Embracing a new aesthetic
The images created by algorithms look wild and untamed; chaotic yet vaguely familiar—one could say, a version of our world from an algorithm’s perspective. There is undoubtedly creative expression, but is it only that of the artist’s? The forms, blurry and undefined, have a raw quality to them and, in the era of photoshopping, it is tempting to want to post-process the images to fix blemishes and polish imperfections. The decision to leave the images largely untouched goes beyond embracing imperfections to understanding they are an integral part of the image. In this context, the presence of glitches and imperfections in the image reveals its algorithmic origins.
The images created by algorithms look wild and untamed; chaotic yet vaguely familiar—one could say, a version of our world from an algorithm’s perspective. There is undoubtedly creative expression, but is it only that of the artist’s?
As a new image-making method, algorithms and neural networks bring about new aesthetic realms and remind us that there’s beauty and delight to be found amidst chaos. By opening up to a new process, in which we relinquish some control, we get rewarded with dreamy, yet uncanny resemblances of our reality. Many of these images vaguely resemble the idea of a landscape, a person or an object, but with elements too complex to be human. While their dream-like qualities could be linked with influences like the Psychedelic era from the late 60s and early 70s, there’s something human yet so mechanical about how these images are rendered. Some are mesmerizing, others are uncomfortable, and many others are absolutely otherworldly reminding us of human experiences as extreme as altered states and childhood pass-time activities such as cloud gazing. In computer brains, such imagery suggests that artificial brains are more human than they may seem. “The fact that humans report that Google’s Inceptionism looks to them like what they see when they hallucinate on LSD or other drugs suggests that the machinery ‘under the hood’ in our brains is similar in some way to deep neural networks.”

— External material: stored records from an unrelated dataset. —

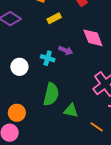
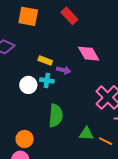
yellow rectangle: (54, 18) -> (45, 60), moved, turned 56
white circle: (19, 67) -> (28, 85), moved
green triangle: (71, 111) -> (86, 134), moved

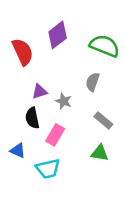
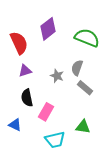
purple triangle: (40, 92) -> (25, 71), moved
gray star: (64, 101) -> (57, 76), moved
gray rectangle: (103, 120) -> (85, 88), moved
cyan trapezoid: (48, 169) -> (55, 140), moved

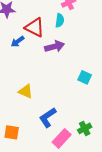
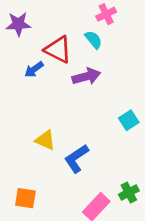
cyan semicircle: (60, 20) -> (93, 40), turned -48
cyan square: (85, 77) -> (129, 120), turned 32
blue L-shape: (48, 117) -> (76, 159), moved

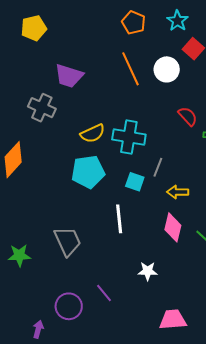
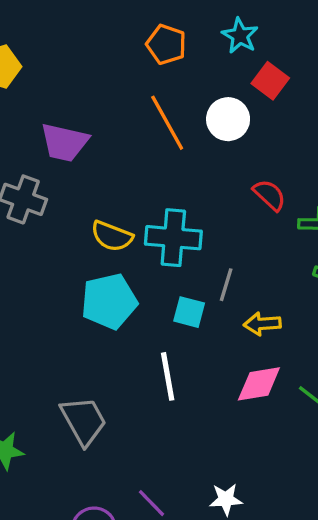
yellow semicircle: (93, 133) -> (112, 236), turned 50
pink diamond: (173, 227) -> (259, 384), turned 72
white star: (148, 271) -> (226, 499), moved

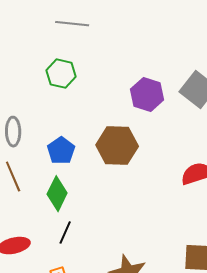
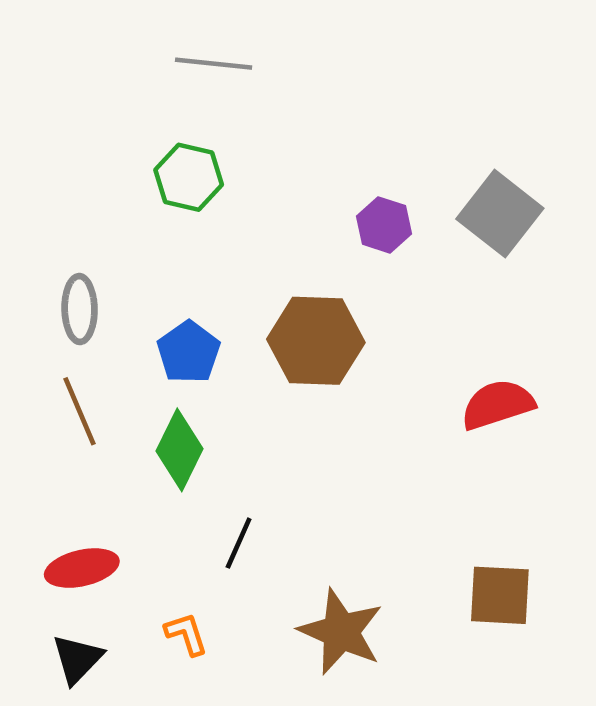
purple hexagon: (147, 95) -> (384, 225), size x0.7
black line: (65, 233) -> (239, 543), moved

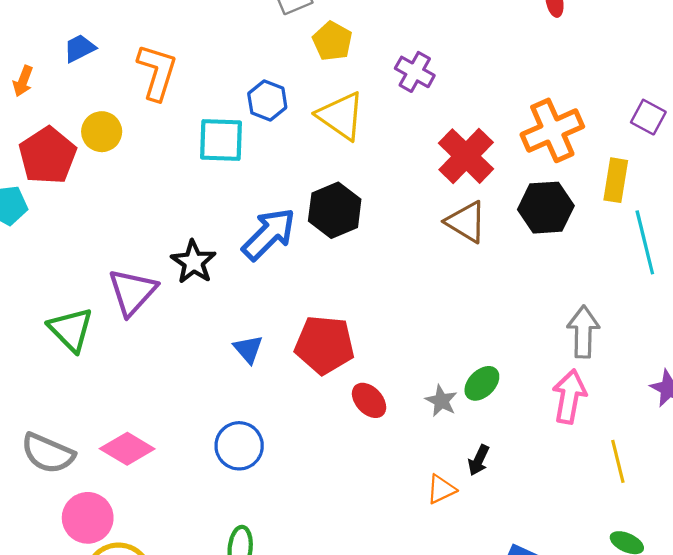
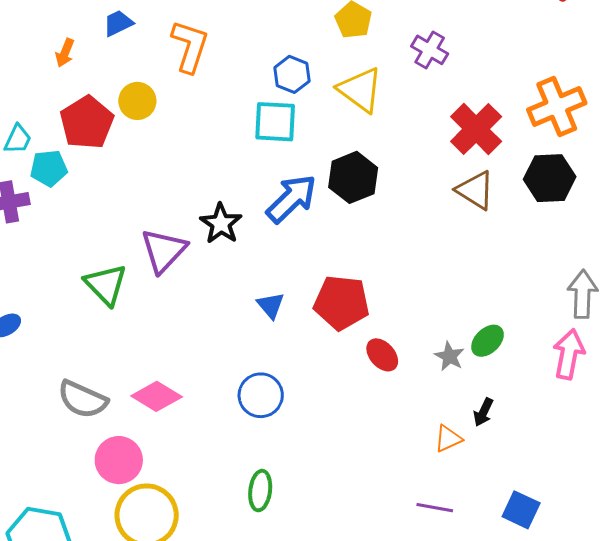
cyan square: (221, 140) -> (275, 122), moved

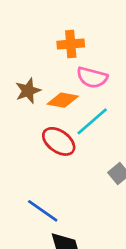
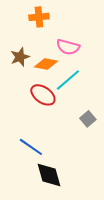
orange cross: (71, 44) -> (39, 17), moved

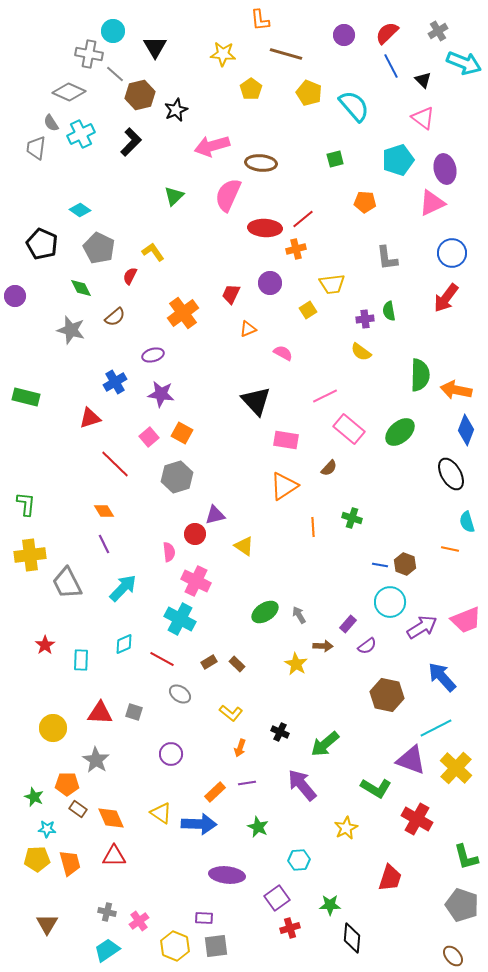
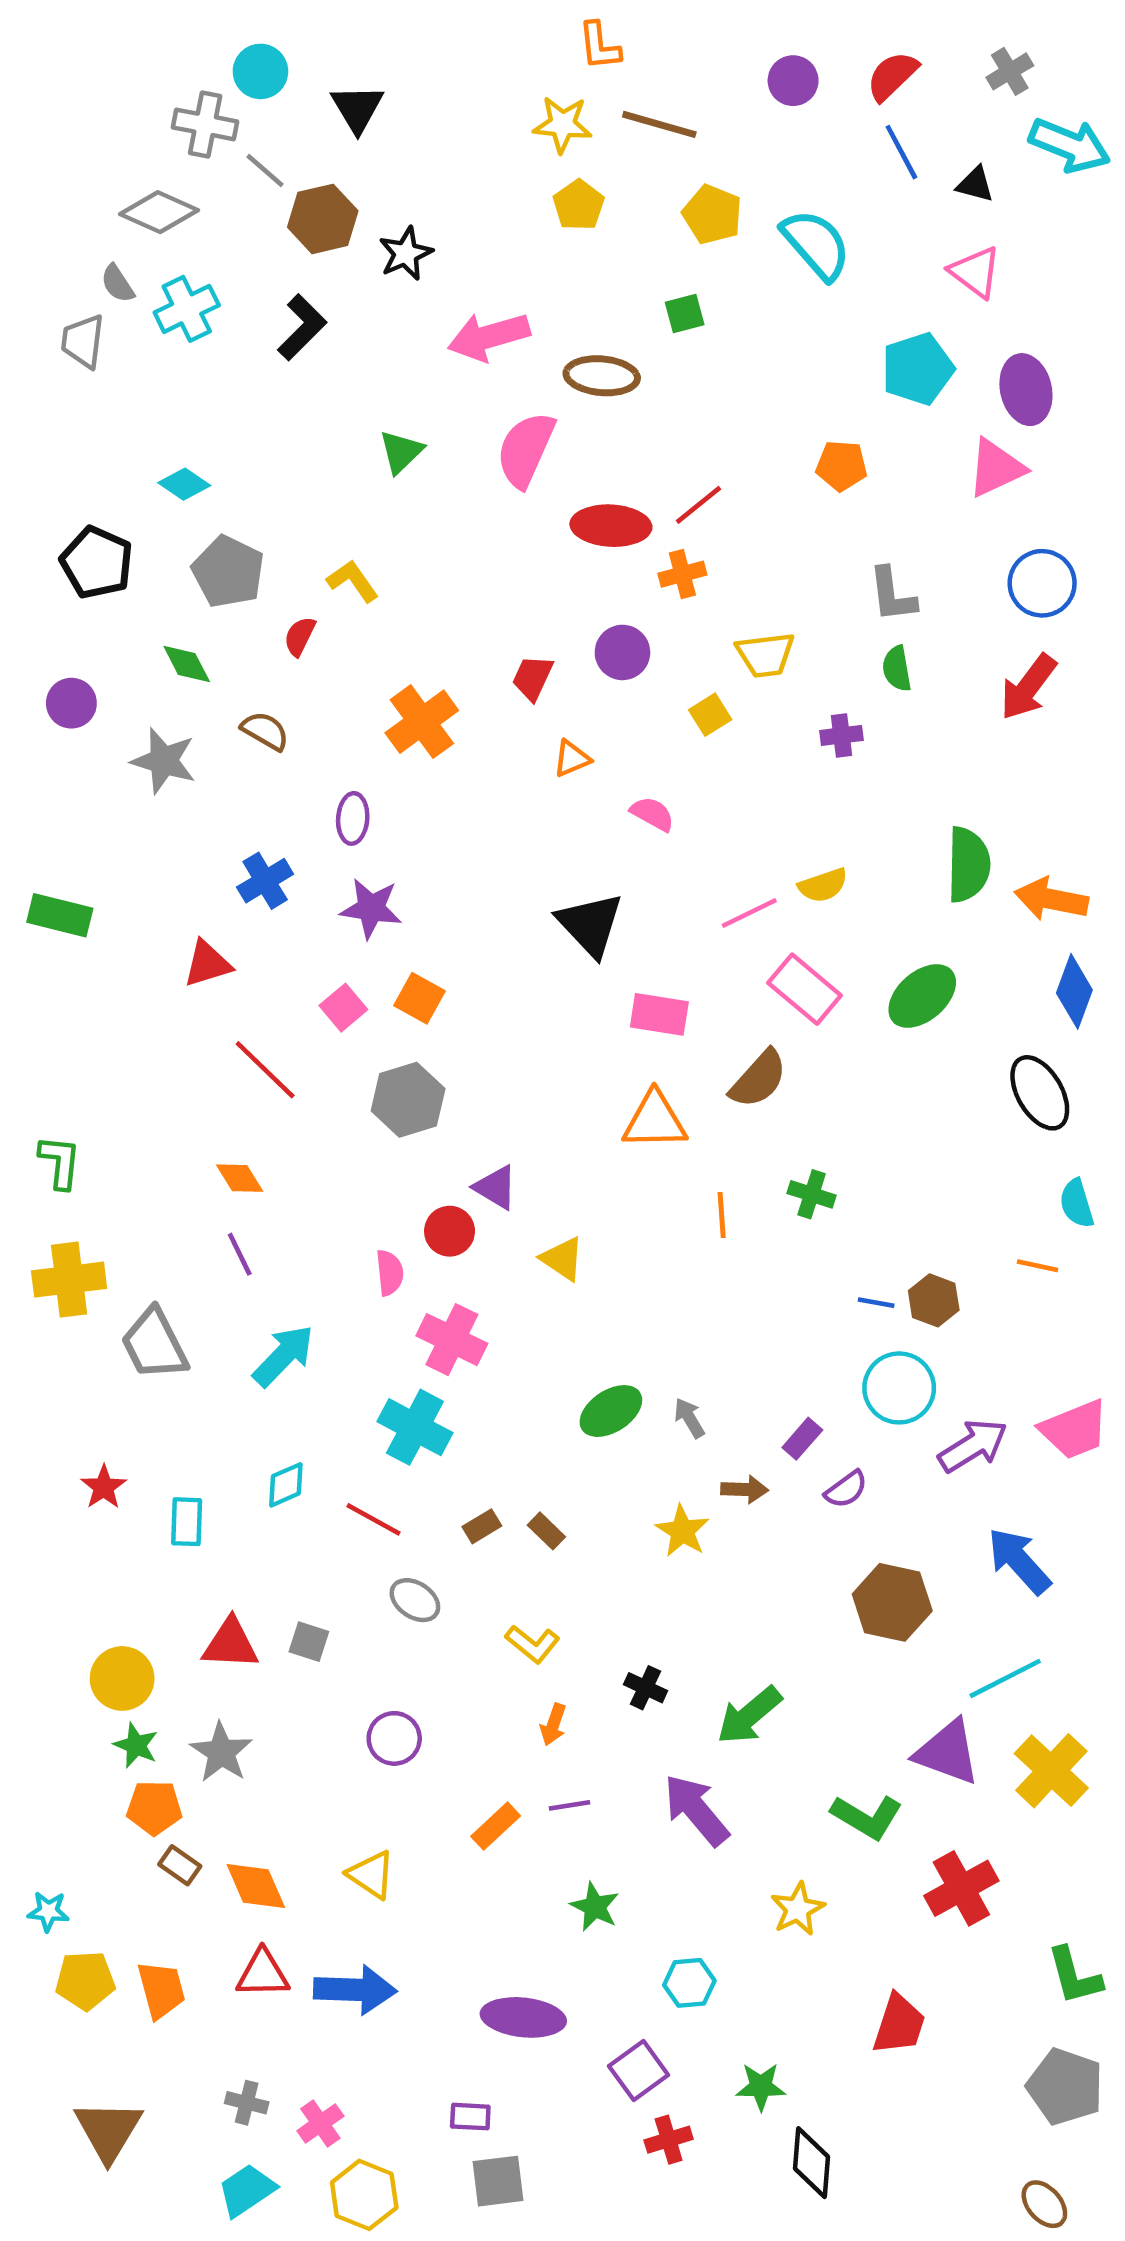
yellow star: (223, 54) -> (562, 124), moved
black triangle: (423, 80) -> (975, 184), turned -30
green square: (335, 159) -> (685, 314), moved
purple circle: (15, 296) -> (71, 703), moved
green semicircle: (389, 311) -> (897, 669), moved
brown semicircle: (115, 317) -> (265, 731), turned -110
yellow semicircle: (361, 352) -> (823, 885), moved, turned -55
purple ellipse: (153, 355) -> (353, 818), turned -70
brown semicircle: (329, 468) -> (758, 1079), size x1.6
orange triangle: (284, 486) -> (655, 1120), turned 32
purple triangle: (215, 515) -> (496, 1187), turned 45
green star: (34, 797) -> (136, 1745), moved
red cross: (417, 819) -> (961, 1888), turned 32
blue arrow: (199, 824) -> (355, 1990), moved
cyan star: (47, 829) -> (48, 1911), moved
brown triangle: (47, 924) -> (108, 2130), size x1.4
yellow hexagon: (175, 946) -> (364, 2195), moved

These images remind us there's beauty and delight to be found amidst chaos. It is also a recognition that creativity is ever evolving, and changes with the times. By evaluating our current understanding of creativity, we attempt to define what makes it intrinsically human, and how it is also subject to technological change. In conclusion, AI-assisted art shines a light on how human creativity is ever evolving, changes with our cultural context and is constantly affected by our technologies. Like all other novel technology we have learned to embrace in the past, we are in the very early stages of figuring out how big of an impact AI can have in our world. Along its multiple applications, multiple implications unfold simultaneously. Instead of elaborating on dystopian or utopian visions of the future, let's explore the implications of technology and the role design plays in this context.